Which of the lines in the data mention the string "http"? List them all.

[Data under study — start]

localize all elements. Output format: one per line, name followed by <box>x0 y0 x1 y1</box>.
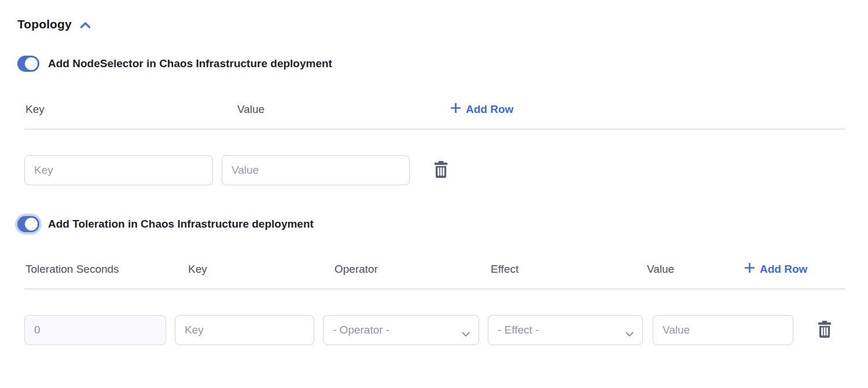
section-header: Topology <box>17 17 845 31</box>
toggle-knob <box>25 218 38 230</box>
chevron-down-icon <box>461 328 470 341</box>
toleration-value-input[interactable] <box>653 315 793 345</box>
nodeselector-add-row-button[interactable]: Add Row <box>451 102 513 117</box>
effect-select[interactable]: - Effect - <box>488 315 643 345</box>
column-header-operator: Operator <box>334 262 378 277</box>
plus-icon <box>745 262 755 277</box>
column-header-key: Key <box>25 102 45 117</box>
nodeselector-value-input[interactable] <box>222 155 410 185</box>
chevron-down-icon <box>625 328 634 341</box>
toleration-table-row: - Operator - - Effect - <box>24 315 845 345</box>
nodeselector-toggle-row: Add NodeSelector in Chaos Infrastructure… <box>17 56 845 72</box>
column-header-toleration-seconds: Toleration Seconds <box>25 262 119 277</box>
trash-icon <box>433 160 449 180</box>
nodeselector-table-row <box>24 155 845 185</box>
add-row-label: Add Row <box>760 262 807 277</box>
trash-icon <box>816 320 833 340</box>
add-row-label: Add Row <box>466 102 513 117</box>
operator-select[interactable]: - Operator - <box>323 315 479 345</box>
toleration-seconds-input[interactable] <box>24 315 166 345</box>
table-header-divider <box>24 288 845 290</box>
nodeselector-toggle-label: Add NodeSelector in Chaos Infrastructure… <box>48 57 332 70</box>
chevron-up-icon[interactable] <box>79 21 91 30</box>
plus-icon <box>451 102 461 117</box>
toleration-toggle-row: Add Toleration in Chaos Infrastructure d… <box>17 216 845 232</box>
nodeselector-toggle[interactable] <box>17 56 39 72</box>
column-header-value: Value <box>237 102 264 117</box>
effect-select-value: - Effect - <box>498 324 539 336</box>
topology-section: Topology Add NodeSelector in Chaos Infra… <box>0 0 868 345</box>
toleration-add-row-button[interactable]: Add Row <box>745 262 807 277</box>
nodeselector-delete-row-button[interactable] <box>433 160 449 180</box>
operator-select-value: - Operator - <box>333 324 389 336</box>
nodeselector-key-input[interactable] <box>24 155 213 185</box>
column-header-key: Key <box>188 262 207 277</box>
column-header-value: Value <box>647 262 674 277</box>
toggle-knob <box>25 57 38 70</box>
toleration-toggle[interactable] <box>17 216 39 232</box>
toleration-table: Toleration Seconds Key Operator Effect V… <box>24 262 845 345</box>
page-title: Topology <box>17 17 72 31</box>
toleration-table-header: Toleration Seconds Key Operator Effect V… <box>24 262 845 277</box>
nodeselector-table-header: Key Value Add Row <box>24 102 845 117</box>
toleration-delete-row-button[interactable] <box>816 320 833 340</box>
toleration-toggle-label: Add Toleration in Chaos Infrastructure d… <box>48 218 314 230</box>
column-header-effect: Effect <box>491 262 518 277</box>
nodeselector-table: Key Value Add Row <box>24 102 845 185</box>
table-header-divider <box>24 129 845 130</box>
toleration-key-input[interactable] <box>175 315 314 345</box>
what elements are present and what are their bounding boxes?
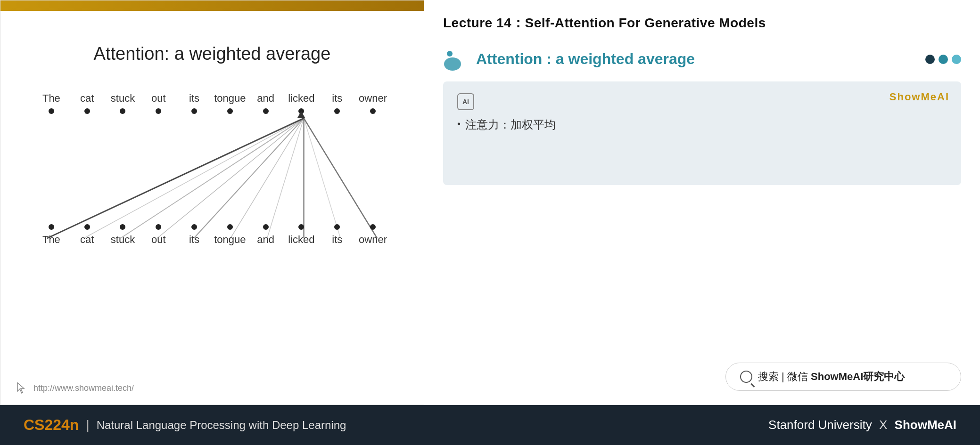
search-row: 搜索 | 微信 ShowMeAI研究中心 — [443, 363, 961, 391]
search-icon — [740, 371, 752, 383]
slide-header-row: Attention : a weighted average — [443, 46, 961, 72]
svg-point-12 — [447, 51, 453, 57]
word-label: owner — [359, 92, 387, 105]
word-dot — [370, 224, 376, 230]
top-word-row: The cat stuck out — [29, 92, 395, 114]
slide-inner: Attention: a weighted average — [0, 11, 424, 405]
word-label: The — [42, 234, 60, 246]
svg-point-11 — [444, 57, 461, 71]
word-item-top-8: its — [319, 92, 355, 114]
word-label: its — [189, 234, 199, 246]
word-item-bot-8: its — [319, 224, 355, 250]
word-item-top-6: and — [248, 92, 284, 114]
slide-section-title: Attention : a weighted average — [476, 50, 695, 68]
word-dot — [191, 108, 197, 114]
svg-line-10 — [304, 118, 378, 238]
word-item-top-7: licked — [284, 92, 320, 114]
search-text: 搜索 | 微信 ShowMeAI研究中心 — [758, 370, 905, 384]
svg-line-8 — [47, 118, 304, 238]
word-item-bot-6: and — [248, 224, 284, 250]
word-dot — [191, 224, 197, 230]
word-dot — [156, 224, 161, 230]
word-label: and — [257, 92, 274, 105]
word-item-bot-0: The — [33, 224, 69, 246]
search-label: 搜索 | 微信 — [758, 371, 811, 382]
word-dot — [263, 108, 269, 114]
word-label: and — [257, 234, 274, 246]
note-text: 注意力：加权平均 — [465, 117, 556, 132]
word-dot — [84, 224, 90, 230]
word-item-top-2: stuck — [105, 92, 141, 114]
bottom-subtitle: Natural Language Processing with Deep Le… — [97, 419, 346, 432]
word-label: stuck — [111, 234, 135, 246]
main-content: Attention: a weighted average — [0, 0, 980, 405]
word-label: out — [151, 92, 166, 105]
word-item-top-9: owner — [355, 92, 391, 114]
bottom-word-row: The cat stuck out — [29, 224, 395, 250]
search-bold: ShowMeAI研究中心 — [811, 371, 905, 382]
attention-diagram: The cat stuck out — [29, 92, 395, 328]
right-panel: Lecture 14：Self-Attention For Generative… — [424, 0, 980, 405]
bottom-right: Stanford University X ShowMeAI — [768, 418, 956, 432]
attention-lines-svg — [29, 92, 395, 328]
slide-footer: http://www.showmeai.tech/ — [15, 381, 134, 395]
word-item-bot-5: tongue — [212, 224, 248, 250]
word-label: cat — [80, 234, 94, 246]
word-label: stuck — [111, 92, 135, 105]
x-symbol: X — [879, 418, 887, 432]
word-label: owner — [359, 234, 387, 246]
word-dot — [334, 108, 340, 114]
slide-title: Attention: a weighted average — [29, 44, 395, 64]
word-label: licked — [288, 92, 314, 105]
notes-box: AI ShowMeAI • 注意力：加权平均 — [443, 81, 961, 185]
svg-line-3 — [157, 118, 304, 238]
word-dot — [120, 108, 125, 114]
word-item-top-4: its — [176, 92, 212, 114]
word-dot — [227, 108, 233, 114]
note-item: • 注意力：加权平均 — [457, 117, 947, 132]
word-dot — [298, 224, 304, 230]
word-label: tongue — [214, 234, 246, 246]
word-item-bot-2: stuck — [105, 224, 141, 250]
nav-dot-1[interactable] — [925, 55, 935, 64]
word-item-bot-1: cat — [69, 224, 105, 250]
word-dot — [227, 224, 233, 230]
bottom-left: CS224n | Natural Language Processing wit… — [24, 416, 346, 434]
nav-dot-3[interactable] — [952, 55, 961, 64]
bottom-bar: CS224n | Natural Language Processing wit… — [0, 405, 980, 445]
notes-header: AI — [457, 93, 947, 110]
word-label: The — [42, 92, 60, 105]
word-item-bot-4: its — [176, 224, 212, 250]
word-label: its — [332, 234, 342, 246]
word-dot — [263, 224, 269, 230]
word-label: out — [151, 234, 166, 246]
word-label: its — [332, 92, 342, 105]
cursor-icon — [15, 381, 29, 395]
cs-label: CS224n — [24, 416, 79, 434]
word-item-top-1: cat — [69, 92, 105, 114]
nav-dot-2[interactable] — [939, 55, 948, 64]
search-box[interactable]: 搜索 | 微信 ShowMeAI研究中心 — [725, 363, 961, 391]
slide-icon-shape — [443, 46, 469, 72]
word-dot — [49, 108, 54, 114]
word-dot — [120, 224, 125, 230]
word-item-top-0: The — [33, 92, 69, 114]
word-label: cat — [80, 92, 94, 105]
word-dot — [49, 224, 54, 230]
svg-line-1 — [84, 118, 304, 238]
slide-top-bar — [0, 0, 424, 11]
word-item-bot-9: owner — [355, 224, 391, 250]
svg-line-6 — [267, 118, 304, 238]
showmeai-watermark: ShowMeAI — [889, 91, 949, 103]
word-item-top-5: tongue — [212, 92, 248, 114]
word-label: tongue — [214, 92, 246, 105]
svg-line-2 — [121, 118, 304, 238]
footer-url: http://www.showmeai.tech/ — [33, 383, 134, 393]
svg-line-0 — [47, 118, 304, 238]
bottom-divider: | — [86, 418, 89, 433]
word-item-bot-7: licked — [284, 224, 320, 250]
word-dot — [156, 108, 161, 114]
word-label: licked — [288, 234, 314, 246]
word-dot — [84, 108, 90, 114]
word-dot — [334, 224, 340, 230]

[Data under study — finish]

* _Solution below_
slide-footer: http://www.showmeai.tech/ — [15, 381, 134, 395]
footer-url: http://www.showmeai.tech/ — [33, 383, 134, 393]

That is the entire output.